_Activity_
Check every line of the entries for the string "Koleksiyonları" and return the ones that contain it.

_Saved data entries_
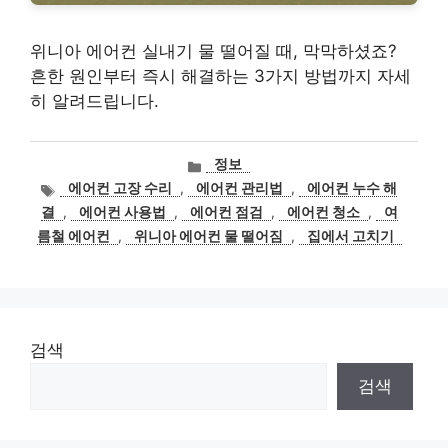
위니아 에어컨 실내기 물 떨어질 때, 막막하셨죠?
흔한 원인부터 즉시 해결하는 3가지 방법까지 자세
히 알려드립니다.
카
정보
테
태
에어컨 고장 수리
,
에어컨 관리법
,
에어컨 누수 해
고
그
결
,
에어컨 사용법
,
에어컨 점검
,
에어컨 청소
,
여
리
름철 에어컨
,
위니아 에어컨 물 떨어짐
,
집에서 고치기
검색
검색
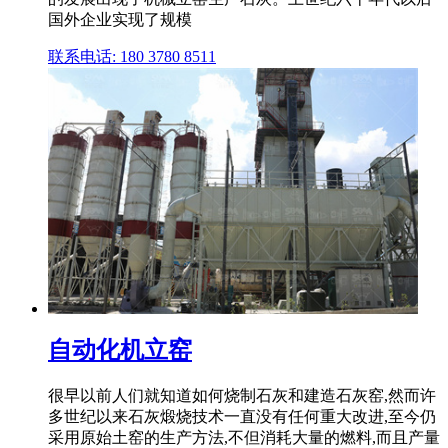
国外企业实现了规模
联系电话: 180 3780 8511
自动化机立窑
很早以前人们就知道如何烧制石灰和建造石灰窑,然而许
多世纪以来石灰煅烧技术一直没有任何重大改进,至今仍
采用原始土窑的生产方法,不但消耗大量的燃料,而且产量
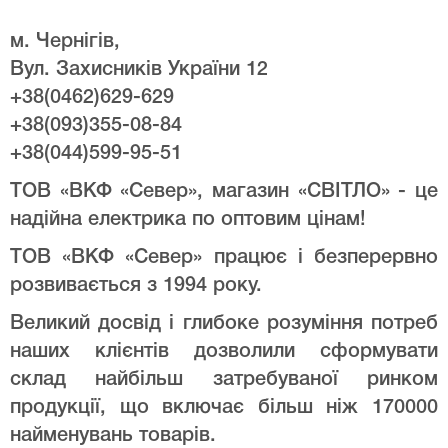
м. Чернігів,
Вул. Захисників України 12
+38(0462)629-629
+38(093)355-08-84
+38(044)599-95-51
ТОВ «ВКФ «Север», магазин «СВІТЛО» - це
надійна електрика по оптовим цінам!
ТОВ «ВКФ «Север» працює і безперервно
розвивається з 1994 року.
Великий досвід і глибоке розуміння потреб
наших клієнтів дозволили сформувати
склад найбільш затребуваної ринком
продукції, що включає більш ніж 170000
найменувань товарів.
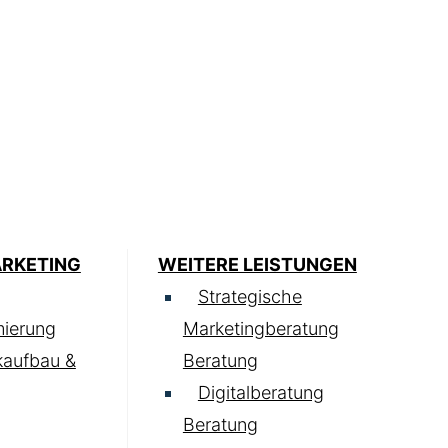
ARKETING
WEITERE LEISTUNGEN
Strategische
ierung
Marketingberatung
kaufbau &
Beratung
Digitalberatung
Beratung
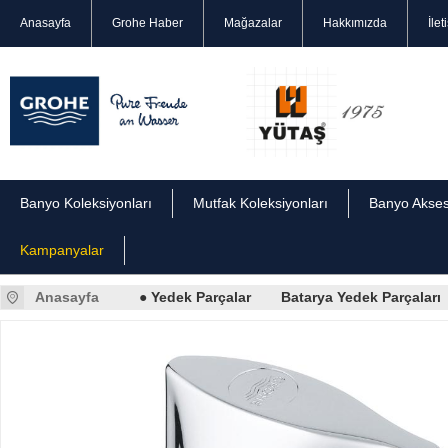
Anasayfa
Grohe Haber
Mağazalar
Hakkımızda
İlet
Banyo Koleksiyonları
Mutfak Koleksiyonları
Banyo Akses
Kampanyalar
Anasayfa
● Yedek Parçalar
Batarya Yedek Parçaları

---

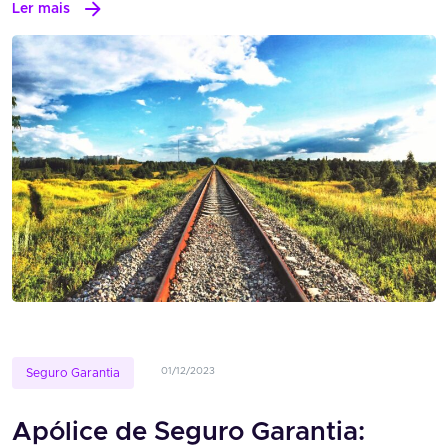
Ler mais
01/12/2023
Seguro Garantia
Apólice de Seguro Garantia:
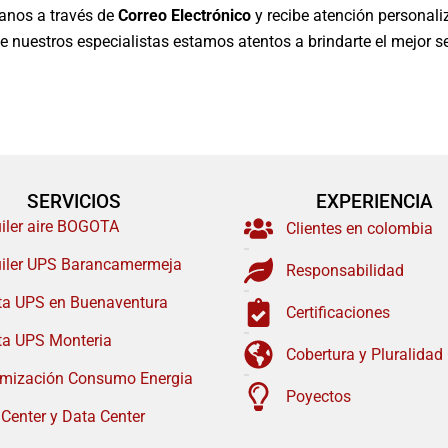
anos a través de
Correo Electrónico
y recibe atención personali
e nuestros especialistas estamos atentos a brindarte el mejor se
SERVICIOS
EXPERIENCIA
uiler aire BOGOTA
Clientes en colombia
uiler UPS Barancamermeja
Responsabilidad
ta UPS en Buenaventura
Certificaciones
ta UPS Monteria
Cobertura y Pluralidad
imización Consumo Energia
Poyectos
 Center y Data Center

_Result of the exercise_
Banyo Koleksiyonları
Mutfak Koleksiyonları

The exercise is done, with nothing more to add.